- **Data for analysis**:
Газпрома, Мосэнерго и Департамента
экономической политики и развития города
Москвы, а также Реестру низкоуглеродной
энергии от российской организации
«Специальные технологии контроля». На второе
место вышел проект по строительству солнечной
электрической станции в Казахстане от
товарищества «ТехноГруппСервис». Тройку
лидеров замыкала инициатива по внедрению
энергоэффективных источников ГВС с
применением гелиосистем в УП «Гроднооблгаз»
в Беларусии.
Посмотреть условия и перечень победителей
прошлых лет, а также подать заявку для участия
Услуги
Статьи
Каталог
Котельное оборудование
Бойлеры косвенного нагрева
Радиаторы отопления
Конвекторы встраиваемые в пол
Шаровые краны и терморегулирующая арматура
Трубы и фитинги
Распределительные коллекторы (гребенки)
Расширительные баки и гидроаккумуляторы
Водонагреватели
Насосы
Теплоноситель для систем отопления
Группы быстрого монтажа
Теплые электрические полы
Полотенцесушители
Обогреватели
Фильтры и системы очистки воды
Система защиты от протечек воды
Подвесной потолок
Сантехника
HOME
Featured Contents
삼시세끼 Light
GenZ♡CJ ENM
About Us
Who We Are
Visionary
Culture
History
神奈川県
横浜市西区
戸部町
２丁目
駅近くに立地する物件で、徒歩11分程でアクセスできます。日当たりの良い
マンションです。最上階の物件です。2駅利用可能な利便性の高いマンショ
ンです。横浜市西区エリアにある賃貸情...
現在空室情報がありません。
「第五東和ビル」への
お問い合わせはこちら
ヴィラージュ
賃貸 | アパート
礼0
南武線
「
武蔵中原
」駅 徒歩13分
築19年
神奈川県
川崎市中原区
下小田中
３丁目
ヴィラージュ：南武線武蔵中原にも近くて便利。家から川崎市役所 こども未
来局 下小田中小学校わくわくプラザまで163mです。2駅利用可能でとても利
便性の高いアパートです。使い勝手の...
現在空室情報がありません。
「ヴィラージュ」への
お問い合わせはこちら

- **Exercise prompt**: Line by line, reproduce the data above exactly.

- **Answer section**:
Газпрома, Мосэнерго и Департамента
экономической политики и развития города
Москвы, а также Реестру низкоуглеродной
энергии от российской организации
«Специальные технологии контроля». На второе
место вышел проект по строительству солнечной
электрической станции в Казахстане от
товарищества «ТехноГруппСервис». Тройку
лидеров замыкала инициатива по внедрению
энергоэффективных источников ГВС с
применением гелиосистем в УП «Гроднооблгаз»
в Беларусии.
Посмотреть условия и перечень победителей
прошлых лет, а также подать заявку для участия
Услуги
Статьи
Каталог
Котельное оборудование
Бойлеры косвенного нагрева
Радиаторы отопления
Конвекторы встраиваемые в пол
Шаровые краны и терморегулирующая арматура
Трубы и фитинги
Распределительные коллекторы (гребенки)
Расширительные баки и гидроаккумуляторы
Водонагреватели
Насосы
Теплоноситель для систем отопления
Группы быстрого монтажа
Теплые электрические полы
Полотенцесушители
Обогреватели
Фильтры и системы очистки воды
Система защиты от протечек воды
Подвесной потолок
Сантехника
HOME
Featured Contents
삼시세끼 Light
GenZ♡CJ ENM
About Us
Who We Are
Visionary
Culture
History
神奈川県
横浜市西区
戸部町
２丁目
駅近くに立地する物件で、徒歩11分程でアクセスできます。日当たりの良い
マンションです。最上階の物件です。2駅利用可能な利便性の高いマンショ
ンです。横浜市西区エリアにある賃貸情...
現在空室情報がありません。
「第五東和ビル」への
お問い合わせはこちら
ヴィラージュ
賃貸 | アパート
礼0
南武線
「
武蔵中原
」駅 徒歩13分
築19年
神奈川県
川崎市中原区
下小田中
３丁目
ヴィラージュ：南武線武蔵中原にも近くて便利。家から川崎市役所 こども未
来局 下小田中小学校わくわくプラザまで163mです。2駅利用可能でとても利
便性の高いアパートです。使い勝手の...
現在空室情報がありません。
「ヴィラージュ」への
お問い合わせはこちら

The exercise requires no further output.